In short, until your Massachusetts judgment of divorce becomes "final" - after the expiration of the "nisi" period - you remain married under Massachusetts law. And because marital status for tax purposes is a function of state marriage/divorce laws, this means one's federal marital status for tax purposes also does not become single until after the "nisi" period has run.

Why the “Nisi" Problem is a Big Deal in 2018 that Divorcing Spouses Should Not Ignore

As noted above, in most years, the problem of marital status for Massachusetts spouses who get divorced late in the year is relatively minor. If an individual who was divorced in December indicates "single" on their return for that tax year, the worst they face is if the IRS or DOR caught the problem they would need to amend their return to either file jointly with their former spouse or "married filing separately" for the year in question. If the individual ran into other tax problems, it is possible that the IRS or DOR might take a closer look at the marital status for that year. This was not a problem that practitioners commonly heard about.

It cannot be emphasized enough: 2018 is very, very different.

Here's why: If two spouses' divorce is "final" on or before December 31, 2018, that means that alimony will be permanently tax deductible for the individual and/or their former spouse. In many cases, this means that years of alimony payments will be made after the divorce. Hundreds of thousands of dollars in alimony may be deducted by the paying spouse in the years following the marriage, while the receiving spouse pays taxes on the same hundreds of thousands of dollars. If the same two spouses' divorce becomes "final" on January 1, 2019, then none of the alimony payments are tax deductible.

Simple question: What happens if the IRS discovers that an alimony payor has been improperly deducting alimony payments - to the tune of hundreds of thousands of dollars in deductions - over the last ten years? Answer: Very bad things.

There are lots examples of "alimony tax deductions gone wrong" in other contexts. Here are just a few:

What happens if a former spouse tries do deduct "extra" alimony payments that were not specified in a divorce agreement? The former spouse must pay back taxes (not to mention interest and penalties) when the issue is discovered by the IRS.

What happens if a former spouse prepays alimony before it comes due, then seeks to deduct the alimony? Deductions for premature payments may be rejected by the IRS, resulting in back taxes owed.

What happens if a former spouse falls behind on alimony, then makes a lump-sum payment in exchange for the termination of alimony under a complaint for modification? The IRS might consider lump sum payment as tax deductible, if the lump sum payment was less than the arrearage owed.

What if alimony payments are recharacterized as child support by the IRS/DOR? There are a variety of rules prohibiting parties from substituting tax-deductible alimony as child support that are set out under 26 U.S.c. § 71(c). If the IRS/DOR decides a former spouse's alimony payments were really child support, the paying spouse might not just owe huge back taxes - the recipient spouse might be entitled to an equally huge refund for all of the taxes he or she paid on the support over the years.

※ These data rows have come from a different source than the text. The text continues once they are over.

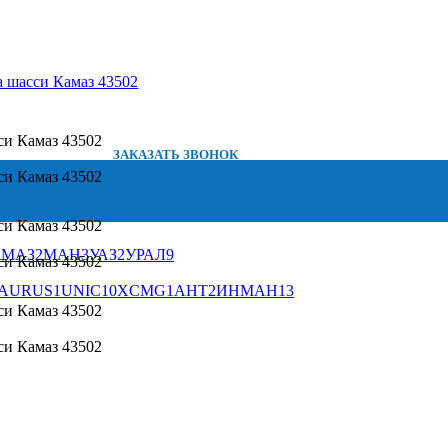
ЗАКАЗАТЬ ЗВОНОК
1
МАЗ
2
МАН
3
УАЗ
2
УРАЛ
9
AURUS
1
UNIC
10
XCMG
1
АНТ
2
ИНМАН
13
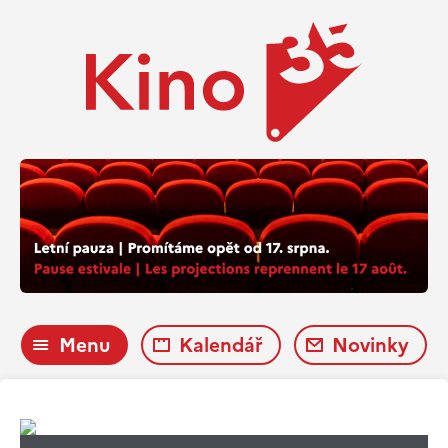
Menu
Kalendář
Novinky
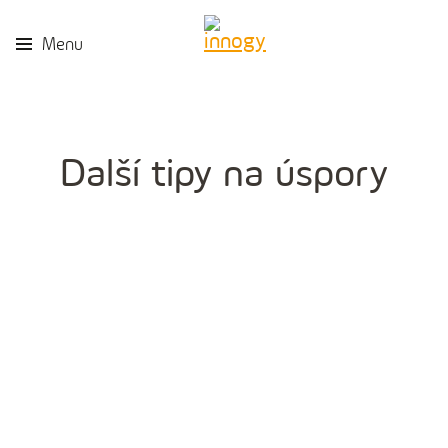
Menu
Další tipy na úspory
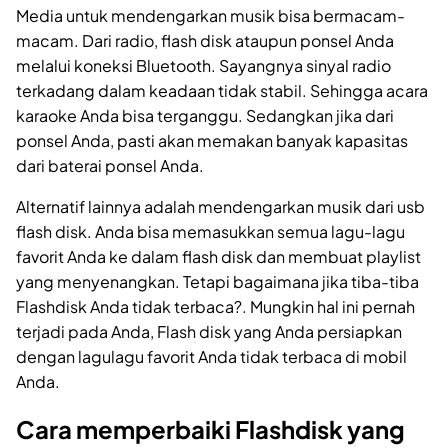
Media untuk mendengarkan musik bisa bermacam-
macam. Dari radio, flash disk ataupun ponsel Anda
melalui koneksi Bluetooth. Sayangnya sinyal radio
terkadang dalam keadaan tidak stabil. Sehingga acara
karaoke Anda bisa terganggu. Sedangkan jika dari
ponsel Anda, pasti akan memakan banyak kapasitas
dari baterai ponsel Anda.
Alternatif lainnya adalah mendengarkan musik dari usb
flash disk. Anda bisa memasukkan semua lagu-lagu
favorit Anda ke dalam flash disk dan membuat playlist
yang menyenangkan. Tetapi bagaimana jika tiba-tiba
Flashdisk Anda tidak terbaca?. Mungkin hal ini pernah
terjadi pada Anda, Flash disk yang Anda persiapkan
dengan lagulagu favorit Anda tidak terbaca di mobil
Anda.
Cara memperbaiki Flashdisk yang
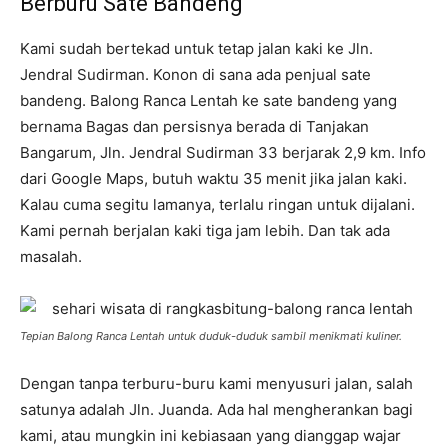
Berburu Sate Bandeng
Kami sudah bertekad untuk tetap jalan kaki ke Jln.
Jendral Sudirman. Konon di sana ada penjual sate
bandeng. Balong Ranca Lentah ke sate bandeng yang
bernama Bagas dan persisnya berada di Tanjakan
Bangarum, Jln. Jendral Sudirman 33 berjarak 2,9 km. Info
dari Google Maps, butuh waktu 35 menit jika jalan kaki.
Kalau cuma segitu lamanya, terlalu ringan untuk dijalani.
Kami pernah berjalan kaki tiga jam lebih. Dan tak ada
masalah.
Tepian Balong Ranca Lentah untuk duduk-duduk sambil menikmati kuliner.
Dengan tanpa terburu-buru kami menyusuri jalan, salah
satunya adalah Jln. Juanda. Ada hal mengherankan bagi
kami, atau mungkin ini kebiasaan yang dianggap wajar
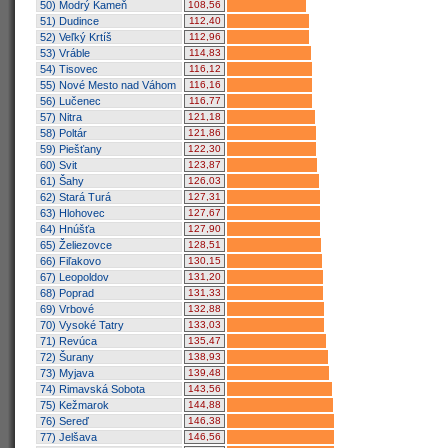
50) Modrý Kameň
108,56
51) Dudince
112,40
52) Veľký Krtíš
112,96
53) Vráble
114,83
54) Tisovec
116,12
55) Nové Mesto nad Váhom
116,16
56) Lučenec
116,77
57) Nitra
121,18
58) Poltár
121,86
59) Piešťany
122,30
60) Svit
123,87
61) Šahy
126,03
62) Stará Turá
127,31
63) Hlohovec
127,67
64) Hnúšťa
127,90
65) Želiezovce
128,51
66) Fiľakovo
130,15
67) Leopoldov
131,20
68) Poprad
131,33
69) Vrbové
132,88
70) Vysoké Tatry
133,03
71) Revúca
135,47
72) Šurany
138,93
73) Myjava
139,48
74) Rimavská Sobota
143,56
75) Kežmarok
144,88
76) Sereď
146,38
77) Jelšava
146,56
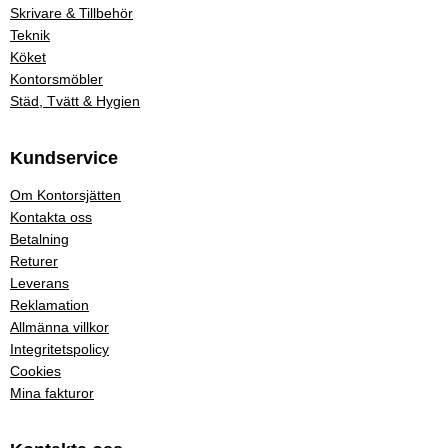
Skrivare & Tillbehör
Teknik
Köket
Kontorsmöbler
Städ, Tvätt & Hygien
Kundservice
Om Kontorsjätten
Kontakta oss
Betalning
Returer
Leverans
Reklamation
Allmänna villkor
Integritetspolicy
Cookies
Mina fakturor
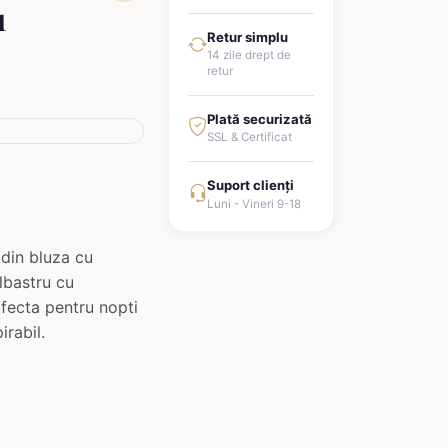
u
Retur simplu
14 zile drept de
retur
Plată securizată
SSL & Certificat
Suport clienți
Luni - Vineri 9-18
 din bluza cu
lbastru cu
rfecta pentru nopti
irabil.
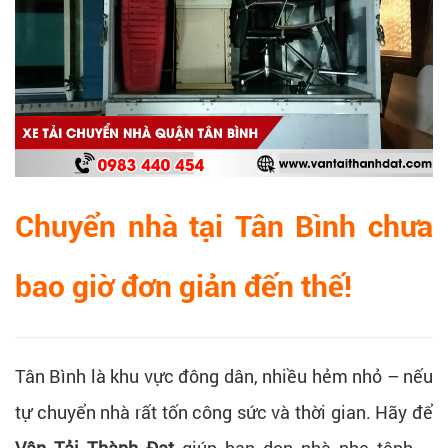
Chuyển nhà tại Tân Bình chưa
bao giờ đơn giản đến thế!
Tân Bình là khu vực đông dân, nhiều hẻm nhỏ – nếu
tự chuyển nhà rất tốn công sức và thời gian. Hãy để
Vận Tải Thành Đạt
giúp bạn dọn nhà nhẹ tênh –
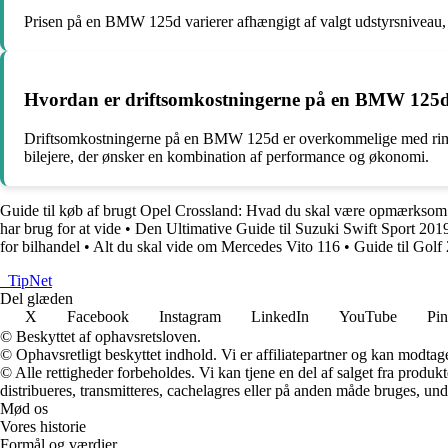
Prisen på en BMW 125d varierer afhængigt af valgt udstyrsniveau, e
Hvordan er driftsomkostningerne på en BMW 125
Driftsomkostningerne på en BMW 125d er overkommelige med rimelig
bilejere, der ønsker en kombination af performance og økonomi.
Guide til køb af brugt Opel Crossland: Hvad du skal være opmærksom
har brug for at vide
•
Den Ultimative Guide til Suzuki Swift Sport 201
for bilhandel
•
Alt du skal vide om Mercedes Vito 116
•
Guide til Golf
_
TipNet
Del glæden
X
Facebook
Instagram
LinkedIn
YouTube
Pin
© Beskyttet af ophavsretsloven.
© Ophavsretligt beskyttet indhold. Vi er affiliatepartner og kan modtag
© Alle rettigheder forbeholdes. Vi kan tjene en del af salget fra produk
distribueres, transmitteres, cachelagres eller på anden måde bruges, und
Mød os
Vores historie
Formål og værdier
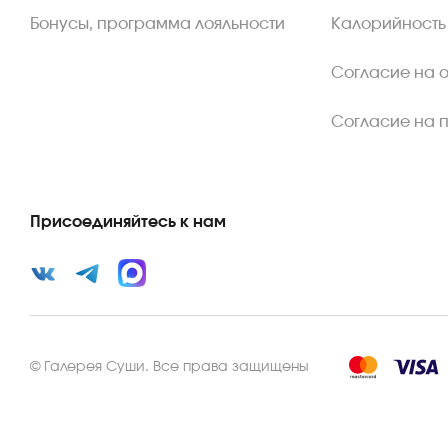
Бонусы, программа лояльности
Калорийность
Согласие на 
Согласие на 
Присоединяйтесь к нам
©
Галерея Суши
.
Все права защищены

What about the so-called "alimony recapture rule"? Three years after a divorce, the paying spouse can have all of their alimony deductions rejected by the IRS or DOR if (a.) the payments made in the 3rd year are $15,000 less than the payments made in the 2nd year, or (b.) payments made in the second year and the third year are substantially less than the payments made in the first year. While there are some exceptions to the rule, those who receive a notice for alimony recapture often face a terrifyingly large bill for back taxes.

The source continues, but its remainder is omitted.